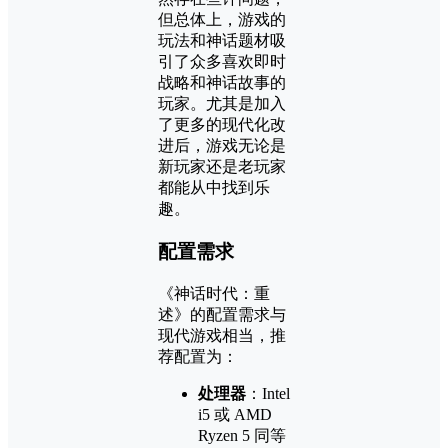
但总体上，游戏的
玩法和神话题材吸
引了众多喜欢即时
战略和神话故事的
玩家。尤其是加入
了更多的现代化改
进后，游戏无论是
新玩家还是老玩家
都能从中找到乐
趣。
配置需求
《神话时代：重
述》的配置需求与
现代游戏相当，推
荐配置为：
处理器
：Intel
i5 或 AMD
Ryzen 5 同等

* * *

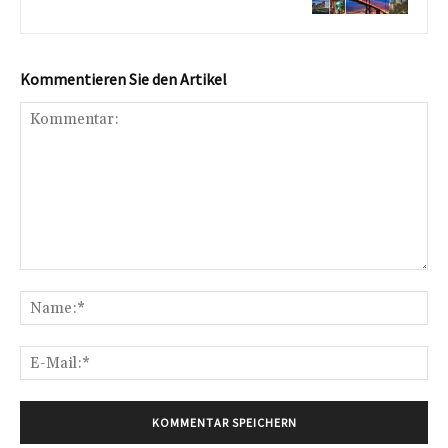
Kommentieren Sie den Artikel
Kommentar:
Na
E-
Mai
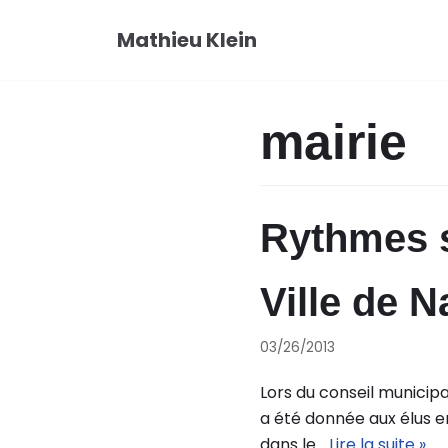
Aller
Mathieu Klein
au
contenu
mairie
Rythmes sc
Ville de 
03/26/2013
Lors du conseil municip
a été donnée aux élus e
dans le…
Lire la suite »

==

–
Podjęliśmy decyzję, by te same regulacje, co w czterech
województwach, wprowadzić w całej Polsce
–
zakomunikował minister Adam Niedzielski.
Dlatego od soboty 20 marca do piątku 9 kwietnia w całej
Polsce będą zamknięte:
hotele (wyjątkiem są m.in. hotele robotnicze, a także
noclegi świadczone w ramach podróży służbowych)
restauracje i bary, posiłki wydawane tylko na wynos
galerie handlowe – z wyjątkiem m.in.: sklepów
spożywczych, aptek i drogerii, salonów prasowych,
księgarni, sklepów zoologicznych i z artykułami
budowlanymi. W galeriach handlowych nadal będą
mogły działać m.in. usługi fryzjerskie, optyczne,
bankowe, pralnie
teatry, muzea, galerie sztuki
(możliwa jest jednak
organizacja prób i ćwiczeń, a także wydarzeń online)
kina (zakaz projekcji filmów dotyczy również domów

**Task brief:**
Copy every line of the material above in which the string "całej" can be found.

**Task response:**
województwach, wprowadzić w całej Polsce
Dlatego od soboty 20 marca do piątku 9 kwietnia w całej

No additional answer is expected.